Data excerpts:
------
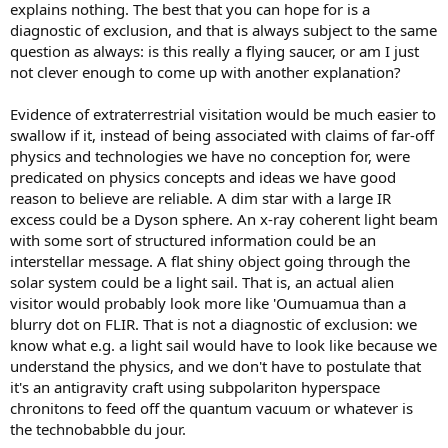
explains nothing. The best that you can hope for is a
diagnostic of exclusion, and that is always subject to the same
question as always: is this really a flying saucer, or am I just
not clever enough to come up with another explanation?
Evidence of extraterrestrial visitation would be much easier to
swallow if it, instead of being associated with claims of far-off
physics and technologies we have no conception for, were
predicated on physics concepts and ideas we have good
reason to believe are reliable. A dim star with a large IR
excess could be a Dyson sphere. An x-ray coherent light beam
with some sort of structured information could be an
interstellar message. A flat shiny object going through the
solar system could be a light sail. That is, an actual alien
visitor would probably look more like 'Oumuamua than a
blurry dot on FLIR. That is not a diagnostic of exclusion: we
know what e.g. a light sail would have to look like because we
understand the physics, and we don't have to postulate that
it's an antigravity craft using subpolariton hyperspace
chronitons to feed off the quantum vacuum or whatever is
the technobabble du jour.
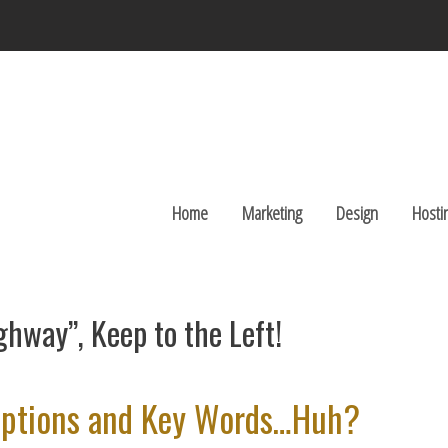
Home
Marketing
Design
Hosti
ghway”, Keep to the Left!
criptions and Key Words…Huh?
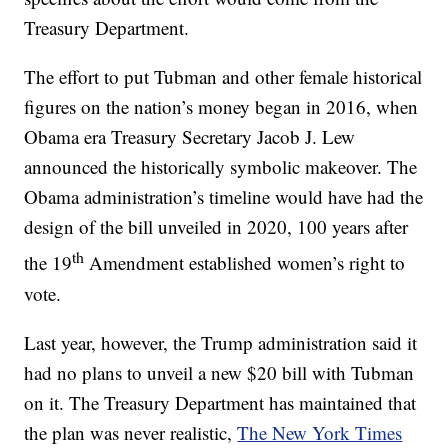
Treasury Department.
The effort to put Tubman and other female historical
figures on the nation’s money began in 2016, when
Obama era Treasury Secretary Jacob J. Lew
announced the historically symbolic makeover. The
Obama administration’s timeline would have had the
design of the bill unveiled in 2020, 100 years after
th
the 19
Amendment established women’s right to
vote.
Last year, however, the Trump administration said it
had no plans to unveil a new $20 bill with Tubman
on it. The Treasury Department has maintained that
the plan was never realistic,
The New York Times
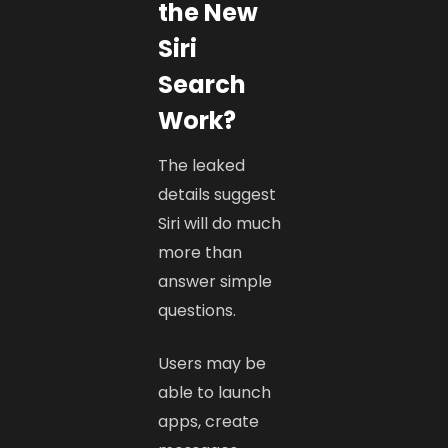
the New
Siri
Search
Work?
The leaked
details suggest
Siri will do much
more than
answer simple
questions.
Users may be
able to launch
apps, create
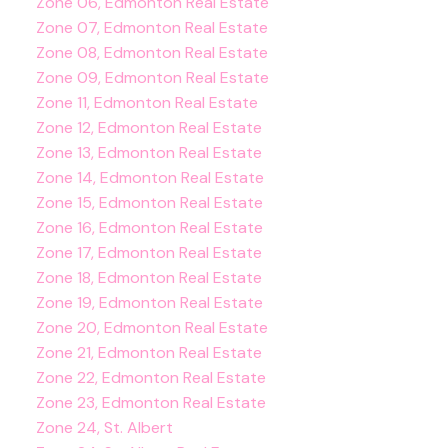
Zone 06, Edmonton Real Estate
Zone 07, Edmonton Real Estate
Zone 08, Edmonton Real Estate
Zone 09, Edmonton Real Estate
Zone 11, Edmonton Real Estate
Zone 12, Edmonton Real Estate
Zone 13, Edmonton Real Estate
Zone 14, Edmonton Real Estate
Zone 15, Edmonton Real Estate
Zone 16, Edmonton Real Estate
Zone 17, Edmonton Real Estate
Zone 18, Edmonton Real Estate
Zone 19, Edmonton Real Estate
Zone 20, Edmonton Real Estate
Zone 21, Edmonton Real Estate
Zone 22, Edmonton Real Estate
Zone 23, Edmonton Real Estate
Zone 24, St. Albert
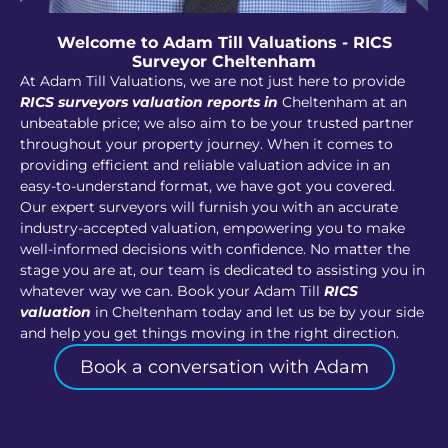
Welcome to Adam Till Valuations - RICS
Surveyor Cheltenham
At Adam Till Valuations, we are not just here to provide
RICS surveyors valuation reports in
Cheltenham at an
unbeatable price; we also aim to be your trusted partner
throughout your property journey. When it comes to
providing efficient and reliable valuation advice in an
easy-to-understand format, we have got you covered.
Our expert surveyors will furnish you with an accurate
industry-accepted valuation, empowering you to make
well-informed decisions with confidence. No matter the
stage you are at, our team is dedicated to assisting you in
whatever way we can. Book your Adam Till
RICS
valuation
in Cheltenham today and let us be by your side
and help you get things moving in the right direction.
Book a conversation with Adam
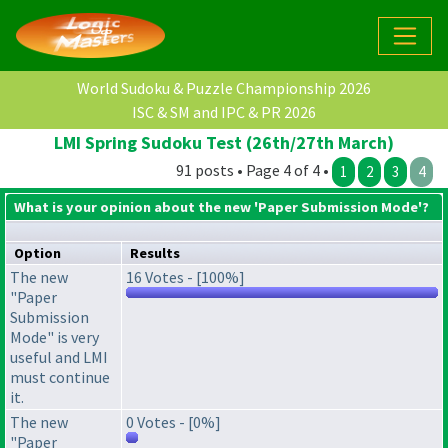
World Sudoku & Puzzle Championship 2026
ISC & SM and IPC & PR 2026
LMI Spring Sudoku Test (26th/27th March)
91 posts • Page 4 of 4 •
1
2
3
4
What is your opinion about the new 'Paper Submission Mode'?
Option
Results
The new
16 Votes - [100%]
"Paper
Submission
Mode" is very
useful and LMI
must continue
it.
The new
0 Votes - [0%]
"Paper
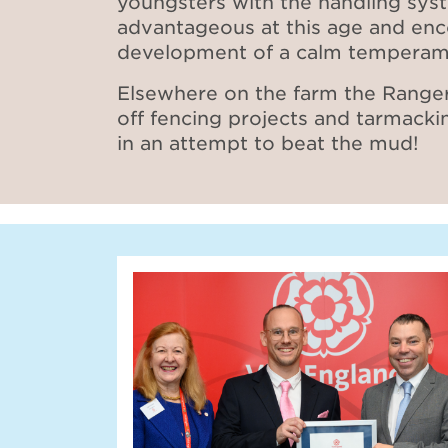
youngsters with the handling sys
advantageous at this age and en
development of a calm temperam
Elsewhere on the farm the Ranger
off fencing projects and tarmacki
in an attempt to beat the mud!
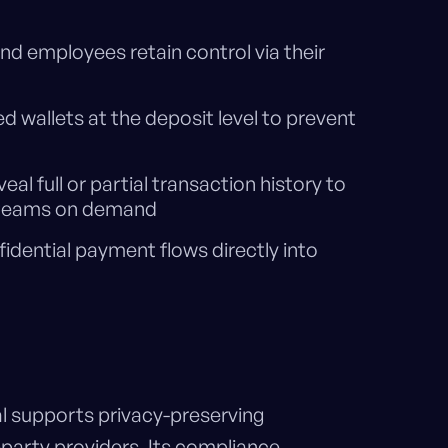
 employees retain control via their
d wallets at the deposit level to prevent
eal full or partial transaction history to
ce teams on demand
idential payment flows directly into
al supports privacy-preserving
party providers. Its compliance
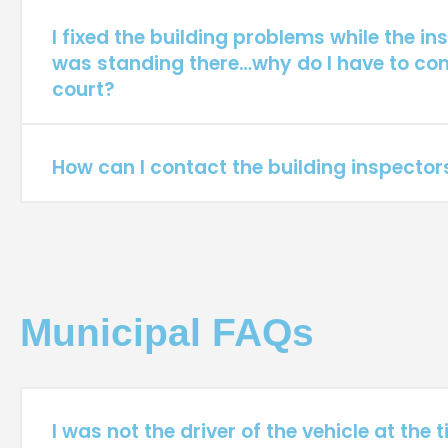
I fixed the building problems while the in
was standing there…why do I have to co
court?
How can I contact the building inspector
Municipal FAQs
I was not the driver of the vehicle at the t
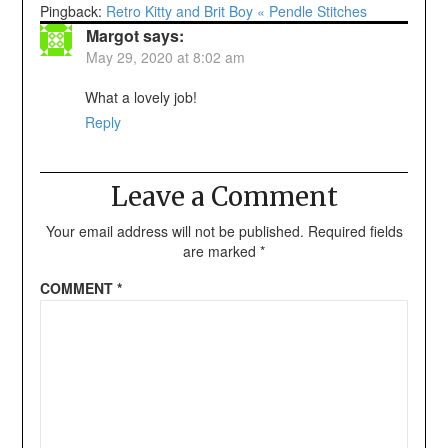
Pingback:
Retro Kitty and Brit Boy « Pendle Stitches
Margot
says:
May 29, 2020 at 8:02 am
What a lovely job!
Reply
Leave a Comment
Your email address will not be published.
Required fields
are marked
*
COMMENT
*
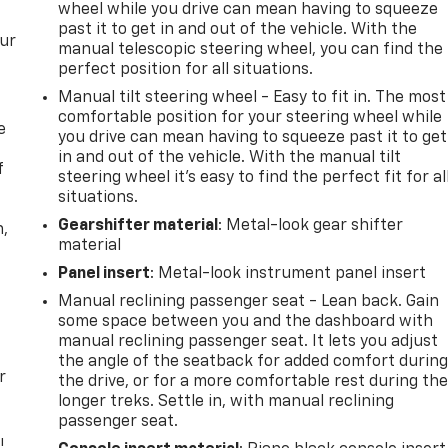
wheel while you drive can mean having to squeeze
past it to get in and out of the vehicle. With the
our
manual telescopic steering wheel, you can find the
perfect position for all situations.
Manual tilt steering wheel - Easy to fit in. The most
comfortable position for your steering wheel while
e
you drive can mean having to squeeze past it to get
in and out of the vehicle. With the manual tilt
f
steering wheel it's easy to find the perfect fit for al
situations.
Gearshifter material
: Metal-look gear shifter
n,
material
Panel insert
: Metal-look instrument panel insert
Manual reclining passenger seat - Lean back. Gain
some space between you and the dashboard with
manual reclining passenger seat. It lets you adjust
the angle of the seatback for added comfort durin
r
the drive, or for a more comfortable rest during th
longer treks. Settle in, with manual reclining
passenger seat.
!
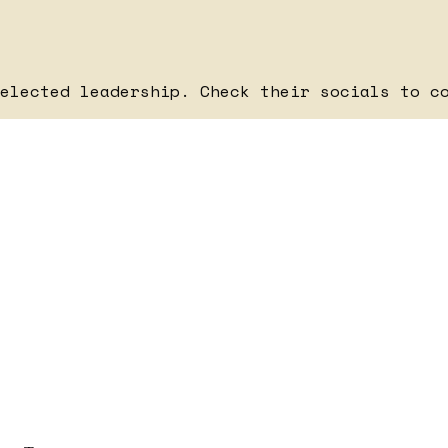
elected leadership. Check their socials to c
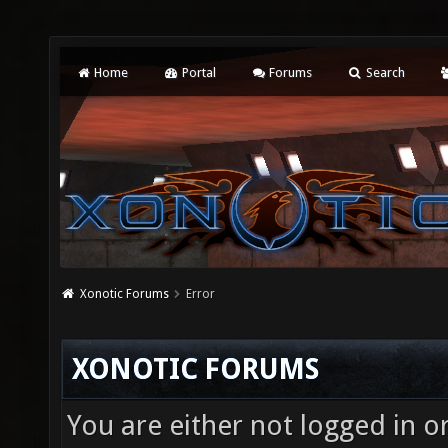
Home
Portal
Forums
Search
Xonotic Forums
Error
XONOTIC FORUMS
You are either not logged in o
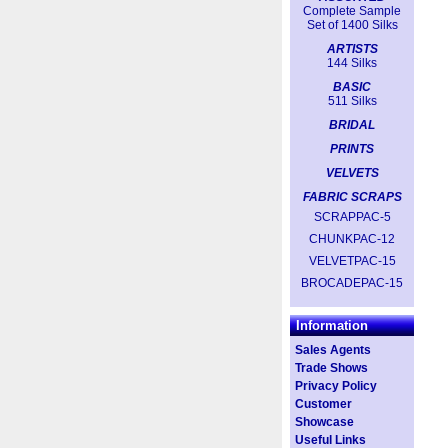
Complete Sample
Set of 1400 Silks
ARTISTS
144 Silks
BASIC
511 Silks
BRIDAL
PRINTS
VELVETS
FABRIC SCRAPS
SCRAPPAC-5
CHUNKPAC-12
VELVETPAC-15
BROCADEPAC-15
Information
Sales Agents
Trade Shows
Privacy Policy
Customer
Showcase
Useful Links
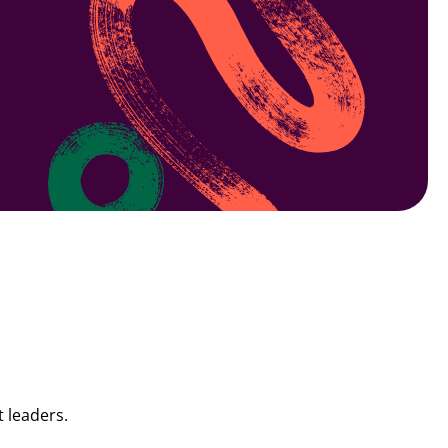
 leaders.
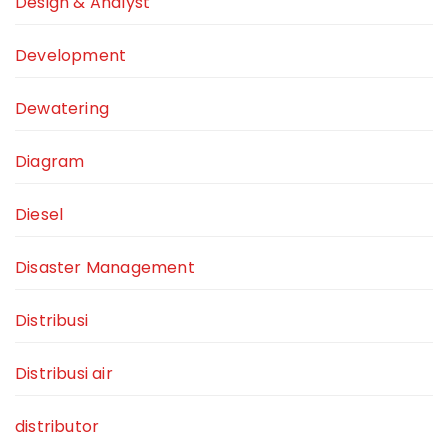
Design & Analyst
Development
Dewatering
Diagram
Diesel
Disaster Management
Distribusi
Distribusi air
distributor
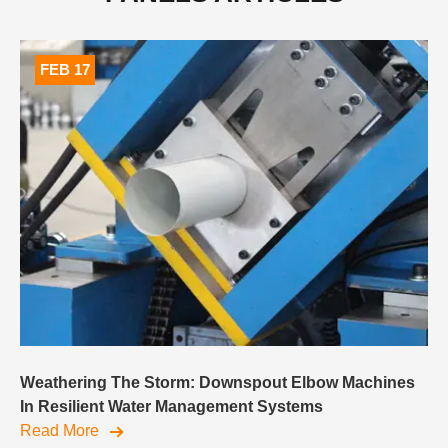
FEB 17
Weathering The Storm: Downspout Elbow Machines
In Resilient Water Management Systems
Read More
------
● What you should do: Repeat the data exactly. No pictures should appear.

● Exercise answer:
explains nothing. The best that you can hope for is a
diagnostic of exclusion, and that is always subject to the same
question as always: is this really a flying saucer, or am I just
not clever enough to come up with another explanation?
Evidence of extraterrestrial visitation would be much easier to
swallow if it, instead of being associated with claims of far-off
physics and technologies we have no conception for, were
predicated on physics concepts and ideas we have good
reason to believe are reliable. A dim star with a large IR
excess could be a Dyson sphere. An x-ray coherent light beam
with some sort of structured information could be an
interstellar message. A flat shiny object going through the
solar system could be a light sail. That is, an actual alien
visitor would probably look more like 'Oumuamua than a
blurry dot on FLIR. That is not a diagnostic of exclusion: we
know what e.g. a light sail would have to look like because we
understand the physics, and we don't have to postulate that
it's an antigravity craft using subpolariton hyperspace
chronitons to feed off the quantum vacuum or whatever is
the technobabble du jour.
Home
Marketing
Design
Hosti
ghway”, Keep to the Left!
criptions and Key Words…Huh?
Treasury Department.
The effort to put Tubman and other female historical
figures on the nation’s money began in 2016, when
Obama era Treasury Secretary Jacob J. Lew
announced the historically symbolic makeover. The
Obama administration’s timeline would have had the
design of the bill unveiled in 2020, 100 years after
th
the 19
Amendment established women’s right to
vote.
Last year, however, the Trump administration said it
had no plans to unveil a new $20 bill with Tubman
on it. The Treasury Department has maintained that
the plan was never realistic,
The New York Times
the New
Siri
Search
Work?
The leaked
details suggest
Siri will do much
more than
answer simple
questions.
Users may be
able to launch
apps, create
Zone 06, Edmonton Real Estate
Zone 07, Edmonton Real Estate
Zone 08, Edmonton Real Estate
Zone 09, Edmonton Real Estate
Zone 11, Edmonton Real Estate
Zone 12, Edmonton Real Estate
Zone 13, Edmonton Real Estate
Zone 14, Edmonton Real Estate
Zone 15, Edmonton Real Estate
Zone 16, Edmonton Real Estate
Zone 17, Edmonton Real Estate
Zone 18, Edmonton Real Estate
Zone 19, Edmonton Real Estate
Zone 20, Edmonton Real Estate
Zone 21, Edmonton Real Estate
Zone 22, Edmonton Real Estate
Zone 23, Edmonton Real Estate
Zone 24, St. Albert
Welcome to Adam Till Valuations - RICS
Surveyor Cheltenham
At Adam Till Valuations, we are not just here to provide
RICS surveyors valuation reports in
Cheltenham at an
unbeatable price; we also aim to be your trusted partner
throughout your property journey. When it comes to
providing efficient and reliable valuation advice in an
easy-to-understand format, we have got you covered.
Our expert surveyors will furnish you with an accurate
industry-accepted valuation, empowering you to make
well-informed decisions with confidence. No matter the
stage you are at, our team is dedicated to assisting you in
whatever way we can. Book your Adam Till
RICS
valuation
in Cheltenham today and let us be by your side
and help you get things moving in the right direction.
Book a conversation with Adam
World Sudoku & Puzzle Championship 2026
ISC & SM and IPC & PR 2026
LMI Spring Sudoku Test (26th/27th March)
91 posts • Page 4 of 4 •
1
2
3
4
What is your opinion about the new 'Paper Submission Mode'?
Option
Results
The new
16 Votes - [100%]
"Paper
Submission
Mode" is very
useful and LMI
must continue
it.
The new
0 Votes - [0%]
"Paper
youngsters with the handling sys
advantageous at this age and en
development of a calm temperam
Elsewhere on the farm the Ranger
off fencing projects and tarmacki
in an attempt to beat the mud!
 employees retain control via their
d wallets at the deposit level to prevent
eal full or partial transaction history to
ce teams on demand
idential payment flows directly into
al supports privacy-preserving
party providers. Its compliance
I fixed the building problems while the in
was standing there…why do I have to co
court?
How can I contact the building inspector
Municipal FAQs
I was not the driver of the vehicle at the t
Pingback:
Retro Kitty and Brit Boy « Pendle Stitches
Margot
says:
May 29, 2020 at 8:02 am
What a lovely job!
Reply
Leave a Comment
Your email address will not be published.
Required fields
are marked
*
COMMENT
*
wheel while you drive can mean having to squeeze
past it to get in and out of the vehicle. With the
our
manual telescopic steering wheel, you can find the
perfect position for all situations.
Manual tilt steering wheel - Easy to fit in. The most
comfortable position for your steering wheel while
e
you drive can mean having to squeeze past it to get
in and out of the vehicle. With the manual tilt
f
steering wheel it's easy to find the perfect fit for al
situations.
Gearshifter material
: Metal-look gear shifter
n,
material
Panel insert
: Metal-look instrument panel insert
Manual reclining passenger seat - Lean back. Gain
some space between you and the dashboard with
manual reclining passenger seat. It lets you adjust
the angle of the seatback for added comfort durin
r
the drive, or for a more comfortable rest during th
longer treks. Settle in, with manual reclining
passenger seat.
!
elected leadership. Check their socials to c
Home
Portal
Forums
Search
Xonotic Forums
Error
XONOTIC FORUMS
You are either not logged in o
Complete Sample
Set of 1400 Silks
ARTISTS
144 Silks
BASIC
511 Silks
BRIDAL
PRINTS
VELVETS
FABRIC SCRAPS
SCRAPPAC-5
CHUNKPAC-12
VELVETPAC-15
BROCADEPAC-15
Information
Sales Agents
Trade Shows
Privacy Policy
Customer
Showcase
Useful Links
 leaders.
Design & Analyst
Development
Dewatering
Diagram
Diesel
Disaster Management
Distribusi
Distribusi air
distributor
FEB 17
Weathering The Storm: Downspout Elbow Machines
In Resilient Water Management Systems
Read More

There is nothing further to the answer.